Wednesday, June 29, 2011
Theoretical Physicist Fails to Impress America's Got Talent Judges with Wormhole Act
Editor's Note: Since America's Got Talent is currently airing a new season, thought I'd reprise this gem I wrote during last season's auditions. Wouldn't you just love to see this act in Vegas?
Things got a little strange Wednesday night in Chicago when a one-man act by the name of Arcus Temporis came on stage armed only with a chalkboard and a piece of chalk and an eraser.
“What is your name?” asked Piers Morgan of this wild-eyed man. In a Swedish accent, the man gave his name, “I am Arcus Temporis and I am 87 years olt,” he said as he took in the huge crowd he stood before.
“And what are you here to do for us tonight, Arcus?” said Piers.
“I vill attempt to proof da exeestence of vormholes by formulating da equation hopefully vidin da 90 seconts dat eest allowed me,” replied the strange little man in a heavy Swedish accent.

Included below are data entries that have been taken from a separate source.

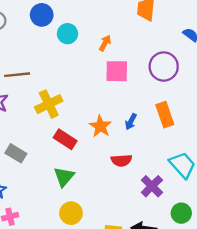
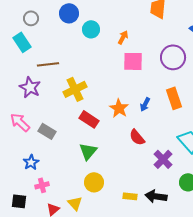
red semicircle: (121, 160) -> (137, 137), turned 54

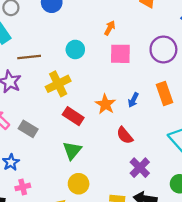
cyan circle: (91, 29) -> (75, 49), moved
purple cross: (163, 159) -> (140, 168), moved

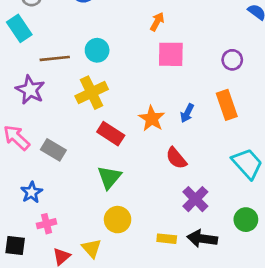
cyan circle: (75, 49) -> (97, 50), moved
purple circle: (163, 49) -> (232, 60), moved, size x0.6

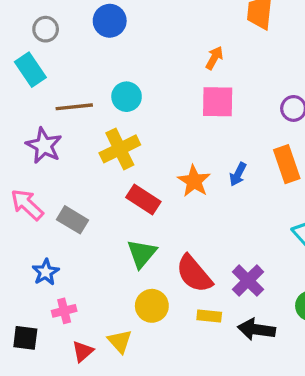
orange arrow: (157, 22) -> (214, 58), moved
red semicircle: (176, 158) -> (194, 274), moved, size x1.4
yellow rectangle: (167, 239) -> (209, 316), moved

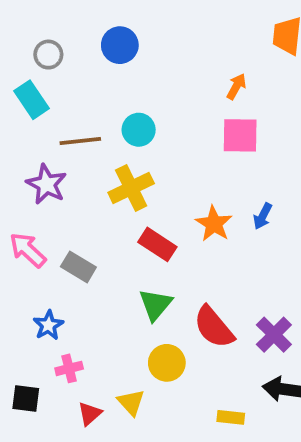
yellow rectangle: (209, 316) -> (231, 417), moved

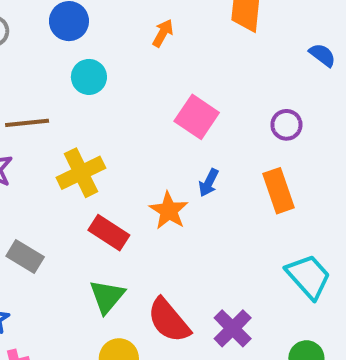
orange arrow: (236, 86) -> (163, 33), moved
cyan circle: (139, 130) -> (89, 77), moved
pink square: (240, 135) -> (197, 117), turned 33
blue arrow: (263, 216) -> (209, 183), moved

Piers replied, “off you go then.”
The little physicist walked up to the blackboard which had the words “Wormhole Theory” written at the top. He began writing his equation with the fury of a madman, thinking, then erasing, then thinking, then erasing, then writing, scribbling furiously to beat the 90-second clock. When time was up and he continued to write, Piers was the first one to buzz the contestant. The other judges buzzed him as well.

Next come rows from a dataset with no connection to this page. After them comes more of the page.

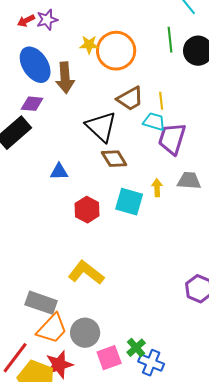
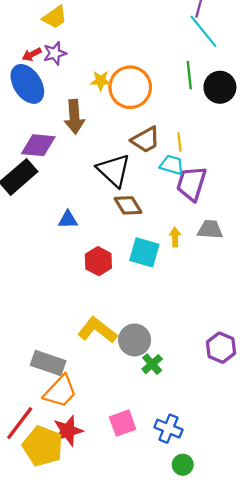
blue ellipse: (35, 65) -> (27, 84), moved
purple diamond: (32, 104) -> (38, 145), size x1.4
gray circle: (85, 333) -> (135, 340), moved
green cross: (136, 348) -> (152, 364), moved

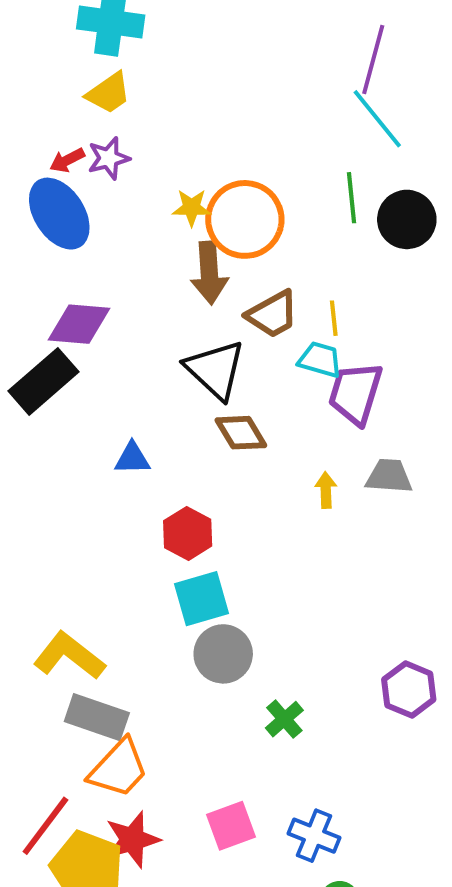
brown arrow: (74, 117) -> (209, 273), moved
cyan square: (144, 252) -> (201, 599), moved, turned -32
yellow L-shape: (97, 330) -> (69, 656), moved
gray circle: (135, 340) -> (223, 654), moved

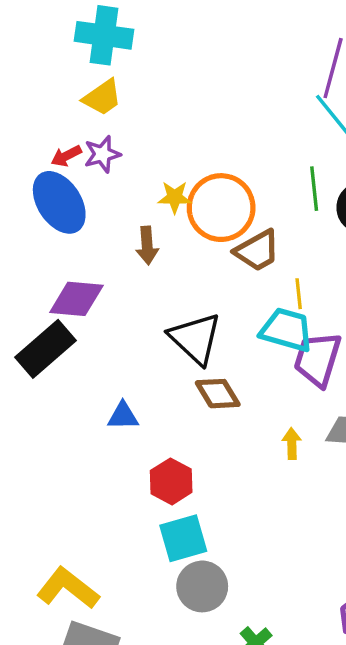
brown arrow: (209, 273) -> (147, 245), moved, size x0.7
brown trapezoid: (273, 314) -> (257, 251), moved
cyan trapezoid: (320, 360) -> (287, 330), size x1.4

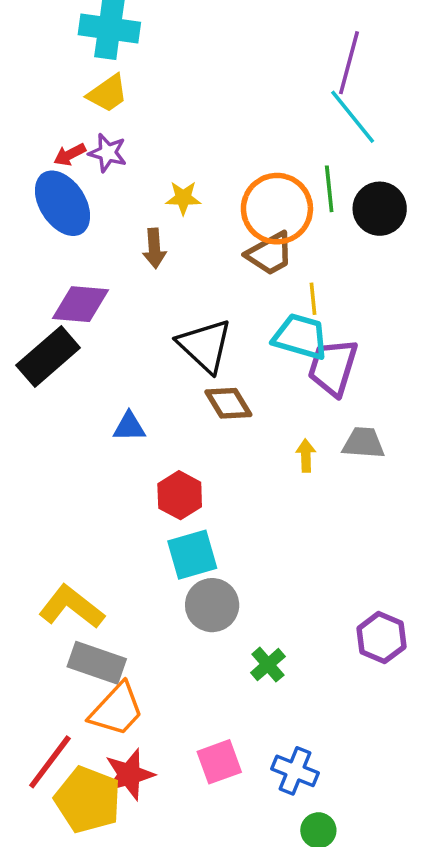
purple star: (102, 154) -> (108, 153), turned 30
orange circle: (221, 208) -> (277, 209), moved

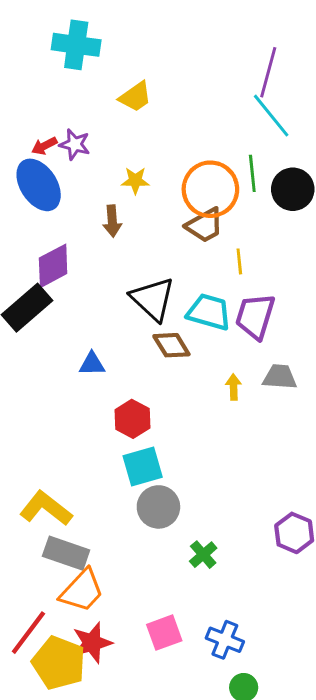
yellow trapezoid: (108, 93) -> (135, 97), moved
purple diamond: (81, 304) -> (53, 266), turned -33
cyan trapezoid: (300, 337) -> (209, 312), moved

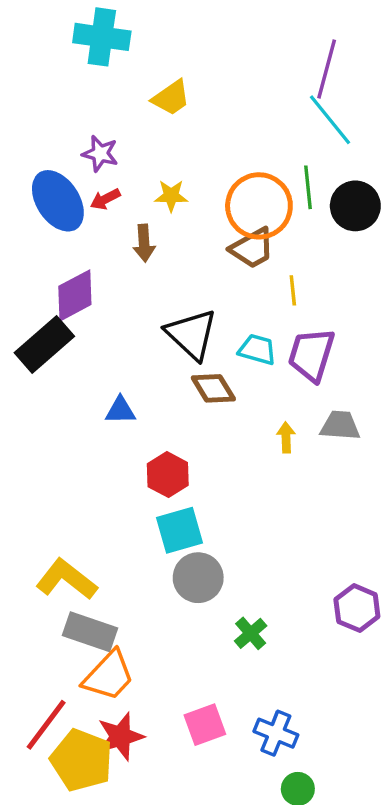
red arrow: (44, 146) -> (105, 199), moved
cyan trapezoid: (209, 312) -> (257, 350), size x0.7

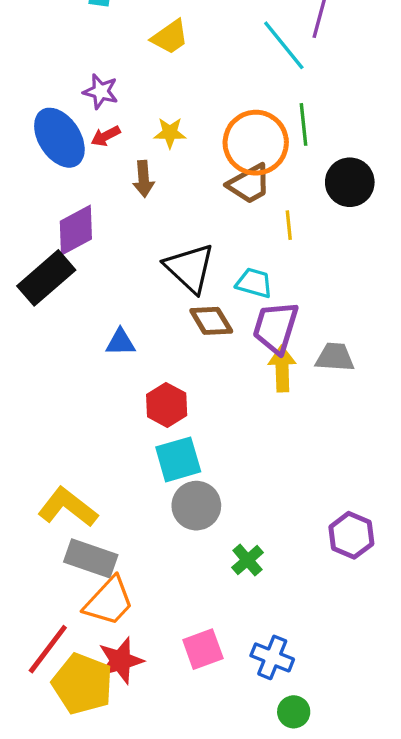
cyan line: (330, 120) -> (284, 45), moved
black circle: (355, 206) -> (350, 182), moved
purple trapezoid: (311, 355) -> (276, 327), moved
yellow arrow: (286, 437) -> (282, 369), size x1.5

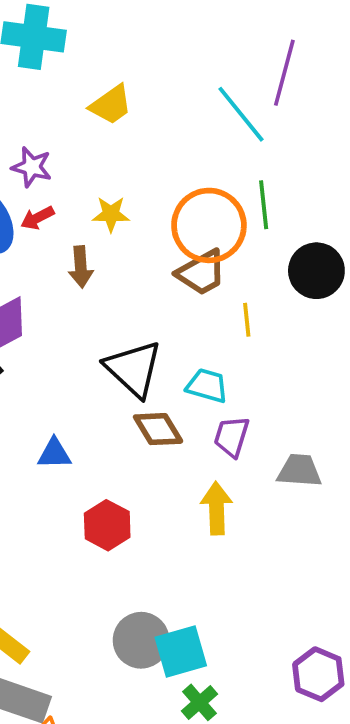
purple trapezoid: (276, 327) -> (232, 437), size x0.7
yellow arrow: (282, 369) -> (216, 508), moved
cyan square: (178, 459) -> (181, 652), moved

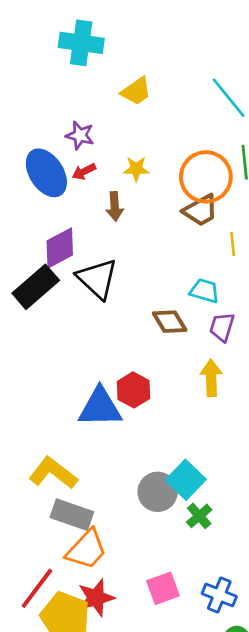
black triangle: (134, 369) -> (97, 279), moved
blue triangle: (54, 454) -> (100, 407), moved, size x1.8
gray circle: (141, 640) -> (158, 492), moved
cyan square: (181, 652) -> (186, 480), turned -30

“Sorry, Einstein,” Piers quipped, “time’s up.”
Next it was Howie Mandel’s turn to comment, “You seen one wormhole act, you’ve seen them all,” he said as the audience booed.
Sharon Osborne was a little kinder, “I’m sorry Mr. Temporis, but this particular act just wouldn’t cut it in Vegas, but you are such a sweet man, thank you for trying out.”
With that, the contestant known as Arcus Temporis put down his chalk, walked over to the middle of the stage, appeared to be pantomiming unzipping a curtain and walked through the imaginary opening, disappearing completely from the stage.